▸ Work request: Would you retype the whole listing exactly?

▸ Data in this exercise:
<<<<

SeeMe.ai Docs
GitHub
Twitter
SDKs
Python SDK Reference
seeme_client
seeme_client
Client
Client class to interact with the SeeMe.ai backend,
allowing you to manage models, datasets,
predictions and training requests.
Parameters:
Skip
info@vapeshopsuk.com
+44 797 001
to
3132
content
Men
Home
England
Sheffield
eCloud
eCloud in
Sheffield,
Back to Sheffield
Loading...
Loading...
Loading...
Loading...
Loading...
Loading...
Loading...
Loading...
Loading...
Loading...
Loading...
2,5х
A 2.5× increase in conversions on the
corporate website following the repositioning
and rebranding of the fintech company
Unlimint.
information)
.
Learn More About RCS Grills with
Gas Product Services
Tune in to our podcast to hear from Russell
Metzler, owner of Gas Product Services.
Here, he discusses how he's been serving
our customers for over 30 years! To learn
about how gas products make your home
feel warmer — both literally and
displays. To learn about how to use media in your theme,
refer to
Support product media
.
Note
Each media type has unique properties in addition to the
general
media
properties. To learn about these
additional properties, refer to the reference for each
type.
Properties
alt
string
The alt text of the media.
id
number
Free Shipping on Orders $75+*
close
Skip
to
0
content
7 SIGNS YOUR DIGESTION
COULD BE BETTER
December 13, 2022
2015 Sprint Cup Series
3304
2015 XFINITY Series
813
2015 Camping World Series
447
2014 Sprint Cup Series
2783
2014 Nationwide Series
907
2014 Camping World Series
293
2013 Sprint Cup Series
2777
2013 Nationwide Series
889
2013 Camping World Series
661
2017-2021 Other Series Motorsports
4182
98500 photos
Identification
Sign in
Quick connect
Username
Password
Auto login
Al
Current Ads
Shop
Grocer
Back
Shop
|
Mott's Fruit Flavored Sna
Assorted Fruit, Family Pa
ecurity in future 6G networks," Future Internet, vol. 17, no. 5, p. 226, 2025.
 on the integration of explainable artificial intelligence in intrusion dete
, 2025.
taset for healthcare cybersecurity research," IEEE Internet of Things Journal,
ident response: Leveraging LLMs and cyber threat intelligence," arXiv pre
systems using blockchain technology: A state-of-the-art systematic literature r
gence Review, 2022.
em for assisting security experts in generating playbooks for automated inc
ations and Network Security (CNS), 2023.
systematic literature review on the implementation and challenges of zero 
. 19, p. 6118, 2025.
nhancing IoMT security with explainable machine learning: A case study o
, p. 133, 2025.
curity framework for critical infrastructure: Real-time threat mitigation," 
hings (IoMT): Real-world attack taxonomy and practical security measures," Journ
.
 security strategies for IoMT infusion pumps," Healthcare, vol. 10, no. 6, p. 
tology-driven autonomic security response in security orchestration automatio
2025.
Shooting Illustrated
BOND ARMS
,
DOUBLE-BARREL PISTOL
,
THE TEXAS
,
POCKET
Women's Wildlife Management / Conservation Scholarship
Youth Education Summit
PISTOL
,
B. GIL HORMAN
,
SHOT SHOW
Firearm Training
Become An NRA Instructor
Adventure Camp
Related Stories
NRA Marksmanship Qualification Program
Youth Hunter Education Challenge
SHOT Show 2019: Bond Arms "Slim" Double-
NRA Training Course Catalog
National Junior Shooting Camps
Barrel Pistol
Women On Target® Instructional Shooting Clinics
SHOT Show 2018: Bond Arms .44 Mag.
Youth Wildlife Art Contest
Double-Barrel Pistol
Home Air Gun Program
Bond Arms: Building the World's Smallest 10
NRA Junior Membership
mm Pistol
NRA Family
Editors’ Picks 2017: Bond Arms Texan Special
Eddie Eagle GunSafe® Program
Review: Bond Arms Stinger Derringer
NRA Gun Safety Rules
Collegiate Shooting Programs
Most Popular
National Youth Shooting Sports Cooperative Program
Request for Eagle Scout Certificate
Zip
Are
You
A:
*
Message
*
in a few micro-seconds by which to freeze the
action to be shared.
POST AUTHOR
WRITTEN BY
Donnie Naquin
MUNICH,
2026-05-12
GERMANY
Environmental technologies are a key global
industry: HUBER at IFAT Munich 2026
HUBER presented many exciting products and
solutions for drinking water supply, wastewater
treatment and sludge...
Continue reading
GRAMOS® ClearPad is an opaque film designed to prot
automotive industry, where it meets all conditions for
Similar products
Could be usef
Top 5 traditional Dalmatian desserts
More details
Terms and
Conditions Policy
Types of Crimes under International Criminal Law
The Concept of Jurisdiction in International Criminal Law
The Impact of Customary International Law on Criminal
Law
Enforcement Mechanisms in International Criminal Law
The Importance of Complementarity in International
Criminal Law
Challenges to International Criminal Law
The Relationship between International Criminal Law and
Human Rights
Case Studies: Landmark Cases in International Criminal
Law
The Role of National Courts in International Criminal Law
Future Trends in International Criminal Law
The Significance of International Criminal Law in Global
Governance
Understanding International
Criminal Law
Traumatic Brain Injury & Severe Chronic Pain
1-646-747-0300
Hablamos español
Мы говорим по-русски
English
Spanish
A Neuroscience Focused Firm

>>>>

▸ Answer to this task:
SeeMe.ai Docs
GitHub
Twitter
SDKs
Python SDK Reference
seeme_client
seeme_client
Client
Client class to interact with the SeeMe.ai backend,
allowing you to manage models, datasets,
predictions and training requests.
Parameters:
Skip
info@vapeshopsuk.com
+44 797 001
to
3132
content
Men
Home
England
Sheffield
eCloud
eCloud in
Sheffield,
Back to Sheffield
Loading...
Loading...
Loading...
Loading...
Loading...
Loading...
Loading...
Loading...
Loading...
Loading...
Loading...
2,5х
A 2.5× increase in conversions on the
corporate website following the repositioning
and rebranding of the fintech company
Unlimint.
information)
.
Learn More About RCS Grills with
Gas Product Services
Tune in to our podcast to hear from Russell
Metzler, owner of Gas Product Services.
Here, he discusses how he's been serving
our customers for over 30 years! To learn
about how gas products make your home
feel warmer — both literally and
displays. To learn about how to use media in your theme,
refer to
Support product media
.
Note
Each media type has unique properties in addition to the
general
media
properties. To learn about these
additional properties, refer to the reference for each
type.
Properties
alt
string
The alt text of the media.
id
number
Free Shipping on Orders $75+*
close
Skip
to
0
content
7 SIGNS YOUR DIGESTION
COULD BE BETTER
December 13, 2022
2015 Sprint Cup Series
3304
2015 XFINITY Series
813
2015 Camping World Series
447
2014 Sprint Cup Series
2783
2014 Nationwide Series
907
2014 Camping World Series
293
2013 Sprint Cup Series
2777
2013 Nationwide Series
889
2013 Camping World Series
661
2017-2021 Other Series Motorsports
4182
98500 photos
Identification
Sign in
Quick connect
Username
Password
Auto login
Al
Current Ads
Shop
Grocer
Back
Shop
|
Mott's Fruit Flavored Sna
Assorted Fruit, Family Pa
ecurity in future 6G networks," Future Internet, vol. 17, no. 5, p. 226, 2025.
 on the integration of explainable artificial intelligence in intrusion dete
, 2025.
taset for healthcare cybersecurity research," IEEE Internet of Things Journal,
ident response: Leveraging LLMs and cyber threat intelligence," arXiv pre
systems using blockchain technology: A state-of-the-art systematic literature r
gence Review, 2022.
em for assisting security experts in generating playbooks for automated inc
ations and Network Security (CNS), 2023.
systematic literature review on the implementation and challenges of zero 
. 19, p. 6118, 2025.
nhancing IoMT security with explainable machine learning: A case study o
, p. 133, 2025.
curity framework for critical infrastructure: Real-time threat mitigation," 
hings (IoMT): Real-world attack taxonomy and practical security measures," Journ
.
 security strategies for IoMT infusion pumps," Healthcare, vol. 10, no. 6, p. 
tology-driven autonomic security response in security orchestration automatio
2025.
Shooting Illustrated
BOND ARMS
,
DOUBLE-BARREL PISTOL
,
THE TEXAS
,
POCKET
Women's Wildlife Management / Conservation Scholarship
Youth Education Summit
PISTOL
,
B. GIL HORMAN
,
SHOT SHOW
Firearm Training
Become An NRA Instructor
Adventure Camp
Related Stories
NRA Marksmanship Qualification Program
Youth Hunter Education Challenge
SHOT Show 2019: Bond Arms "Slim" Double-
NRA Training Course Catalog
National Junior Shooting Camps
Barrel Pistol
Women On Target® Instructional Shooting Clinics
SHOT Show 2018: Bond Arms .44 Mag.
Youth Wildlife Art Contest
Double-Barrel Pistol
Home Air Gun Program
Bond Arms: Building the World's Smallest 10
NRA Junior Membership
mm Pistol
NRA Family
Editors’ Picks 2017: Bond Arms Texan Special
Eddie Eagle GunSafe® Program
Review: Bond Arms Stinger Derringer
NRA Gun Safety Rules
Collegiate Shooting Programs
Most Popular
National Youth Shooting Sports Cooperative Program
Request for Eagle Scout Certificate
Zip
Are
You
A:
*
Message
*
in a few micro-seconds by which to freeze the
action to be shared.
POST AUTHOR
WRITTEN BY
Donnie Naquin
MUNICH,
2026-05-12
GERMANY
Environmental technologies are a key global
industry: HUBER at IFAT Munich 2026
HUBER presented many exciting products and
solutions for drinking water supply, wastewater
treatment and sludge...
Continue reading
GRAMOS® ClearPad is an opaque film designed to prot
automotive industry, where it meets all conditions for
Similar products
Could be usef
Top 5 traditional Dalmatian desserts
More details
Terms and
Conditions Policy
Types of Crimes under International Criminal Law
The Concept of Jurisdiction in International Criminal Law
The Impact of Customary International Law on Criminal
Law
Enforcement Mechanisms in International Criminal Law
The Importance of Complementarity in International
Criminal Law
Challenges to International Criminal Law
The Relationship between International Criminal Law and
Human Rights
Case Studies: Landmark Cases in International Criminal
Law
The Role of National Courts in International Criminal Law
Future Trends in International Criminal Law
The Significance of International Criminal Law in Global
Governance
Understanding International
Criminal Law
Traumatic Brain Injury & Severe Chronic Pain
1-646-747-0300
Hablamos español
Мы говорим по-русски
English
Spanish
A Neuroscience Focused Firm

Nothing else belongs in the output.